--- Material for this task Enclosed Below ---
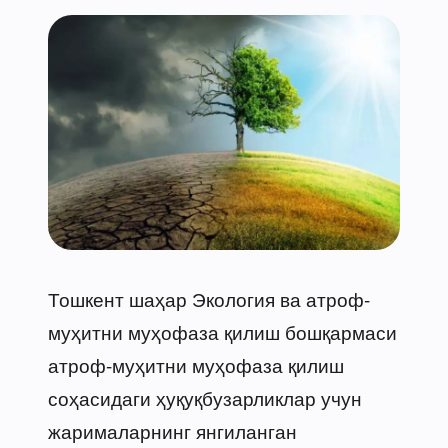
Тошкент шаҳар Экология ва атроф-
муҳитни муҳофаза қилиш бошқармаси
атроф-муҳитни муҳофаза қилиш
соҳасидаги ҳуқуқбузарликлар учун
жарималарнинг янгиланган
--- End of Enclosed Material for this task ---
--- Material for this task Enclosed Below ---
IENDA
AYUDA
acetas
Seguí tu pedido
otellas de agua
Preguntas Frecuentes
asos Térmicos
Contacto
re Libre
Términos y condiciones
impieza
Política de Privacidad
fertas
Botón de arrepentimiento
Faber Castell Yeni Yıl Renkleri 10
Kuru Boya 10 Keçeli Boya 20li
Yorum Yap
--- End of Enclosed Material for this task ---
--- Material for this task Enclosed Below ---
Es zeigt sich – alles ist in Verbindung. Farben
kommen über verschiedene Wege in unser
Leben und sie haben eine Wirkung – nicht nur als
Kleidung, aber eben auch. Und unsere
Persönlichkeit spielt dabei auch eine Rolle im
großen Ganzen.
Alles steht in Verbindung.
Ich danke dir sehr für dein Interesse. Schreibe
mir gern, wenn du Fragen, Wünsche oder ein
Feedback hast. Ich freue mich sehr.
--- End of Enclosed Material for this task ---
### Prompt
Write down, word for word, the lines above from the one containing "муҳитни муҳофаза қилиш бошқармаси" through the one containing "жарималарнинг янгиланган", both ends included.

### Task output
муҳитни муҳофаза қилиш бошқармаси
атроф-муҳитни муҳофаза қилиш
соҳасидаги ҳуқуқбузарликлар учун
жарималарнинг янгиланган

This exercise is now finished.